Rakhimov told RBK that the Zvezda would be swamped by an order to produce the Leader. Its technicians, he said, have never built a nuclear icebreaker before, and Zvezda’s management would have to import abler minds from other shipyards that have, like the Baltic Shipyard in St Petersburg – which is where those other three new nuclear icebreakers are being built.

But its not so much what Rahkhimov said as what he didn’t have to say directly – and that’s that the Zvezda shipyard is not owned by the Unified Shipbuilding Corporation – as are the vast majority of Russia’s shipyards, including the Baltic Shipyard.

Instead, Zveda is owned, at least in part, by Rosneft, Russia’s giant state oil drilling firm, and Rosneft is in turn headed by Igor Sechin, widely regarded as one of Putin’s closest political allies.

Ever since 2013, Putin has backed Rosneft’s takeover of the Zvezda shipyard as part of a broader effort to pour cash into the far-flung Russian East – where political support for the president is patchy at best.

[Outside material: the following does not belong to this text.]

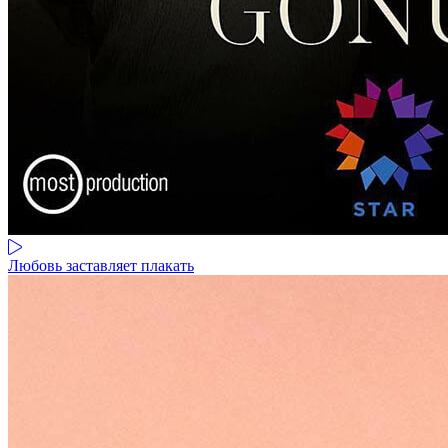
Любовь заставляет плакать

The region’s close proximity to China has long created headaches for the Kremlin, which has long struggled in a battle for influence from seven time zones away. More recently, Far Eastern politicians from Kremlin backed parties have been taking a drubbing at the polls.

All of this calls into question what the real point of the Leader really is. As Russia prepares to launch three more nuclear icebreakers over the next few years, on top of the five it still has in operation, it’s questionable whether it will need a new one any time soon – especially one more aptly suited movie fantasies.

Unless the point of the Leader has been merely political all along, in which case it hardly matters if it is ever built. It’s clearly served its purpose already.